Yokosuka firefighters retire after decades of service
Japanese firefighters Tetsuo Fujita and Takashi Innami wrapped up their careers at Yokosuka Naval Base’s fire station during a retirement ceremony June 27.
Fujita, 62, served for 40 years at station while Innami, 61, served for 32.
“I’m really glad that I managed to serve for 40 years without any illness,” Fujita said before the retirement ceremony. “I would like to thank my parents who gave me such physical strength.”
He also had nothing but good things to say about the 45 other firefighters who work at the station.
“I feel relieved completing such a demanding job,” Innami said. “Now, I would like to say ‘thank you’ from my heart to everybody who supported me to carry out my mission.”
The two firefighters engaged in a wide-range of fire operations, preventions and rescues, including ship firefighting, water rescue, confined space rescue and hi-angle rope rescue.
Fujita, as a fire crew chief, helped lead the station to numerous awards, including the U.S. Navy Fire Department of the Year for 1997, 1998, 2003, 2005 and 2006.
Innami, a fire truck driver, was recognized as the top firefighter in the worldwide “DOD Civilian Firefighter of the Year” in 2010.

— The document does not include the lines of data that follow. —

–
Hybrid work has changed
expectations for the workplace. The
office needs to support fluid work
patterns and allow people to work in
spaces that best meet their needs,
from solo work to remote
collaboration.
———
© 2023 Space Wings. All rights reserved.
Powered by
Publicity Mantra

Reflected on his 32 years of service, Innami said one event stood out.
“The most memorable experience throughout my career was the fire at the Koshiba Naval Fuel Terminal,” he recalled. “It was in October 1981 and I had just joined the (Yokosuka station). We engaged in an actual extinguishing operation with crews from the Yokohama City Fire Department. This incident taught me how terrible a fire can be, and the memory has continuously driven me to work carefully and seriously.”
According to Neil R. Hogan, Chief, Fire and Emergency Services, Fleet Activities Yokosuka, Commander Navy Region Japan, Fujita and Innami were the core of the organization.

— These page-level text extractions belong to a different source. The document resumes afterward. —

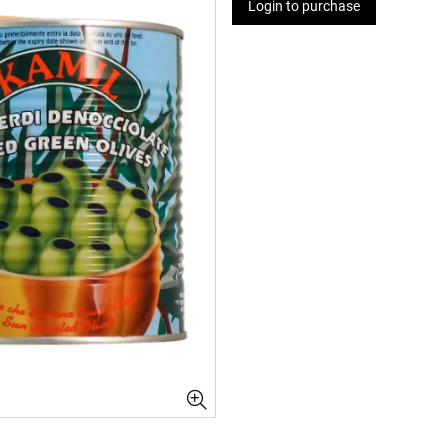
Login to purchase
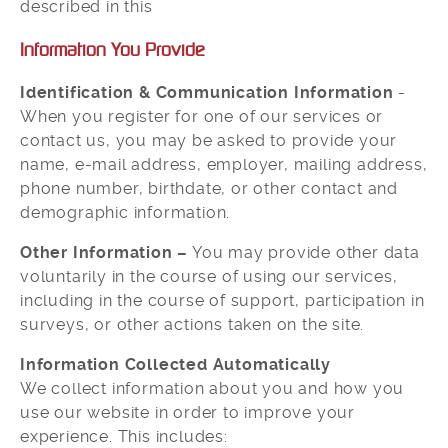
described in this
Information You Provide
Identification & Communication Information
-
When you register for one of our services or
contact us, you may be asked to provide your
name, e-mail address, employer, mailing address,
phone number, birthdate, or other contact and
demographic information.
Other Information –
You may provide other data
voluntarily in the course of using our services,
including in the course of support, participation in
surveys, or other actions taken on the site.
Information Collected Automatically
We collect information about you and how you
use our website in order to improve your
experience. This includes:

“They are the ones who put the wet stuff on the red stuff, rescue and protect those who defend America and Japan along with their families, and the on-base and off-base communities,” Hogan said, explaining that to two went out of their way to pass their knowledge to next generation of Yokosuka firefighters. “They will be sorely missed.”

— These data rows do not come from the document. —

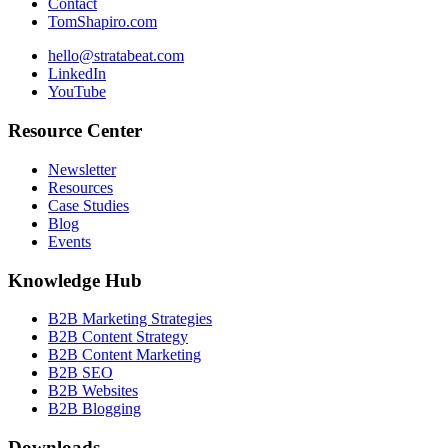
Contact
TomShapiro.com
hello@stratabeat.com
LinkedIn
YouTube
Resource Center
Newsletter
Resources
Case Studies
Blog
Events
Knowledge Hub
B2B Marketing Strategies
B2B Content Strategy
B2B Content Marketing
B2B SEO
B2B Websites
B2B Blogging
Downloads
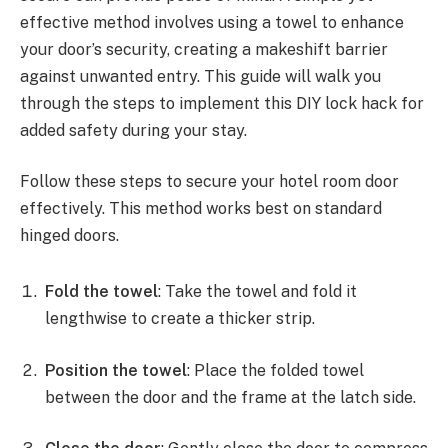
effective method involves using a towel to enhance
your door’s security, creating a makeshift barrier
against unwanted entry. This guide will walk you
through the steps to implement this DIY lock hack for
added safety during your stay.
Follow these steps to secure your hotel room door
effectively. This method works best on standard
hinged doors.
Fold the towel
: Take the towel and fold it
lengthwise to create a thicker strip.
Position the towel
: Place the folded towel
between the door and the frame at the latch side.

“I will take a short rest after retirement,” Fujita said. “Then, I want to go to Tohoku and volunteer” as the area continues to recover from the earthquake and tsunami.
“I would like to take a trip to “Inami” Town, Wakayama Prefecture, which has the same kanji name of my family name (Innami), yet its pronunciation is slightly different,” Innami said. “It’s been my longtime dream.”
Hogan said the two will always be part of the fire station family and are always. “All I wish for them is to enjoy their retirement chapter of life,” he said, “and achieve their goals in retirement, whatever those may be.”